Espero. O barco preso à margem e, sob os meus olhos, a água passa, como por mim passam os anos. Antes - ah, como era ingénuo - dizia que tudo dependia da minha iniciativa. Não me faltava iniciativa, mas ela trouxe-me aqui. De pé, sobre o velho barco, sem exigir nada do mundo ou do rio. Eu sei que nascemos predadores, mas também nascemos ignorantes. O peixe virá se tiver de vir. Se vier é porque me pertence. Se não, é porque as águas ainda o reclamam como seu. Julgava que tudo dependia da conquista, hoje descobri que mesmo o conquistado é uma dádiva. A água passa e eu espero.

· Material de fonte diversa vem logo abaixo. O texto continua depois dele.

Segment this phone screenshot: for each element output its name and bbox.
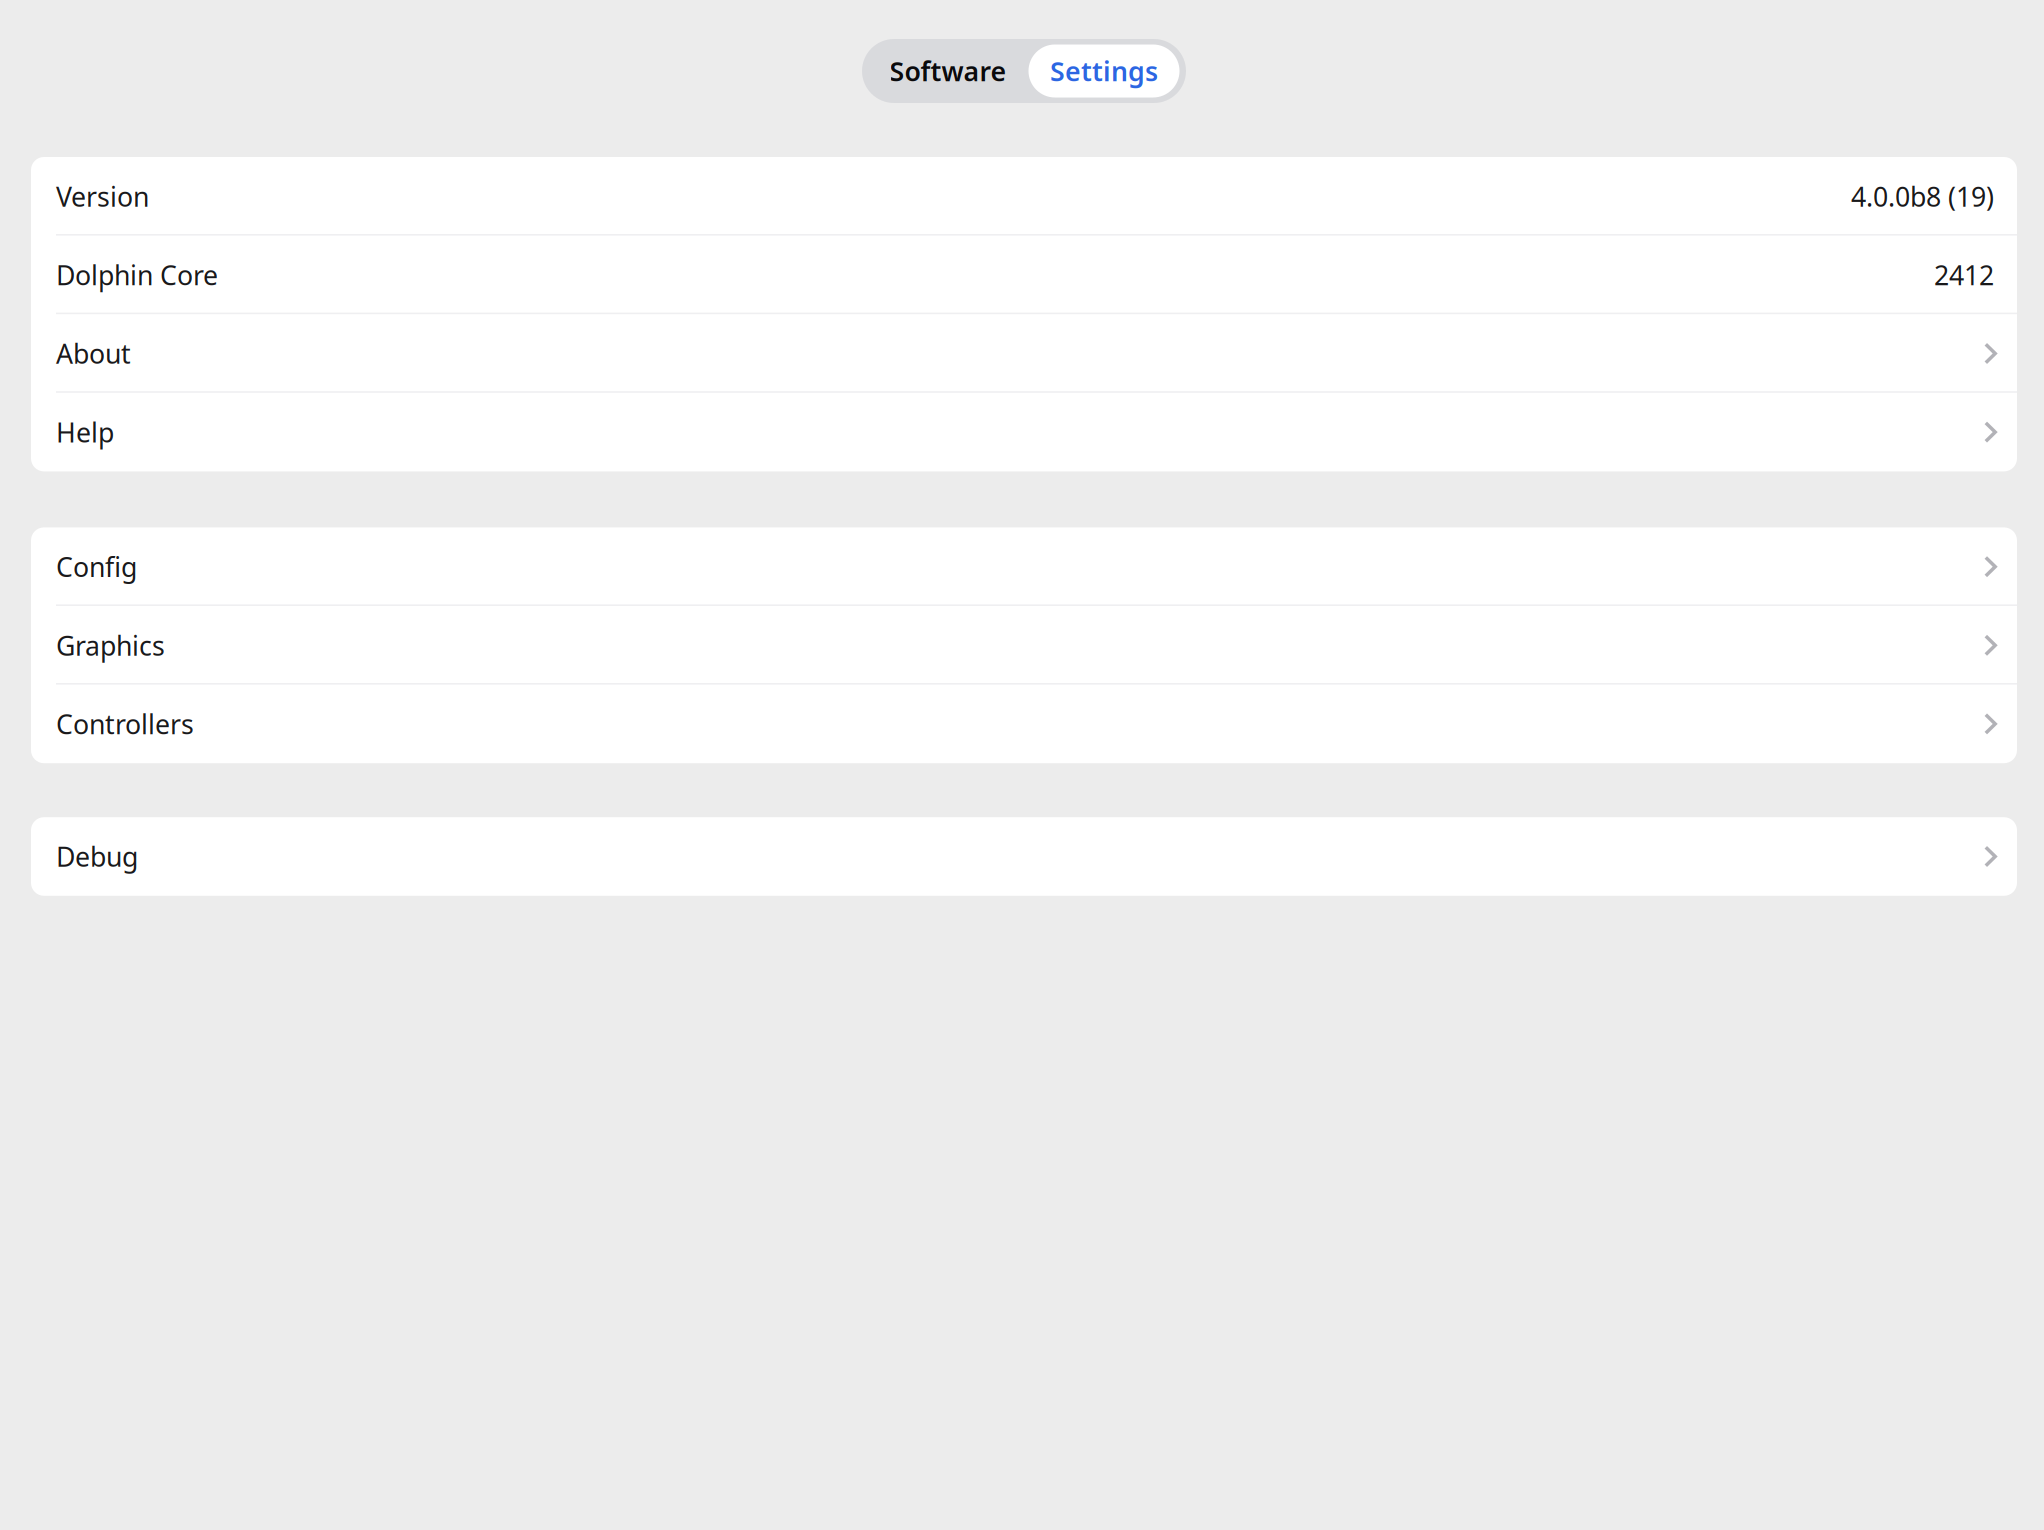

quarta-feira, 25 de janeiro de 2017

Haikai do Viandante (314)

Ovidio Murguía de Castro - Árboles en invierno

os dias de inverno
despem de folhas as árvores
sombra e escuridão

terça-feira, 24 de janeiro de 2017

O começo

Max Beckmann - Begining (1949)

O começo de algo ou de alguém nunca deixa de exercer sobre os homens um certo fascínio. Esse fascínio vem menos da novidade do que da possibilidade. Em cada começo há um mundo possível que permanece velado e misterioso. Que possibilidades se abrem ali? Como vai o espírito libertar-se do véu que o cobre? Terá forças para isso ou sucumbirá perante o peso da tarefa. Há começos gloriosos que conduzem a grandes derrocadas. Há também começos obscuros que, silenciosamente, se erguem à glória. Todo o começo, apesar de já conter em si tudo o que há-de vir, é incerto. O tempo se encarregará de transformar a incerteza na mais definitiva e irremediável das certezas.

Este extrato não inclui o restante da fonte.